“Half of Start-Ups Fail”

Have you heard that before? Well, actually, it’s closer to 9 in 10 start-ups fail. And there are a lot of reasons why. So, why bother trying? Well, again, there could be a lot of reasons to try–chasing your dreams, a really good idea, self-employment, to name a few. But starting a business is a little bit like having kids–there isn’t really a concrete, logical reason to do it. It comes from the heart. The key is to understand the risks so that you manage them well. Here are my top three tips for planning a start-up:

1 — Know yourself. Your idea, product or service might be awesome, but if you don’t also know how to manage the business side, your risks of failure rise considerably. You could take business classes to prepare yourself, find a partner with more business experience, hire a consultant or, yes, wait for it…incubate your business in a business incubator while you get a handle on the business skills. 🙂 Just don’t try to do everything yourself because the reality of starting a business when you don’t have business experience is that you begin with all of the things you don’t know–licenses, business plans, funding, etc. You don’t get to the good stuff of advancing your idea until later.

2 — Consider the possibility of failure. It seems crazy to start a business by planning for failure, but knowing the statistics, it’s important to make sure that you can financially handle a loss. It’s like having a will–if this ends, what’s the fall-out? Your average small start-up business does not attract investors. Most small startups get going on loans, their own assets or a combination of the two. So, take a close look at your long term personal finances — or have someone help you do that — and make sure you aren’t overextending yourself with your start-up.

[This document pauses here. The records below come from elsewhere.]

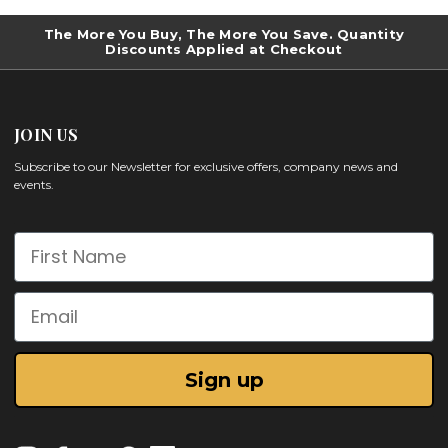
The More You Buy, The More You Save. Quantity
Discounts Applied at Checkout
JOIN US
Subscribe to our Newsletter for exclusive offers, company news and
events.
First Name
Email
Sign up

3 — Research, plan, survey. Do not be impulsive. Talk to people. Ask small business people in your area how they got started, what were their obstacles, what advice they have. Bounce your idea off of people. If you’re concerned about the proprietary nature of your idea, keep the conversations in your close circle, but talk about it until people start to avoid you. You cannot have too much information, so gather data on others in your field, the area that you’re considering, cost comparisons, and so on. Before you decide to proceed with a start-up, you should know as much as you can about locations, competitors, costs, and market rhythms.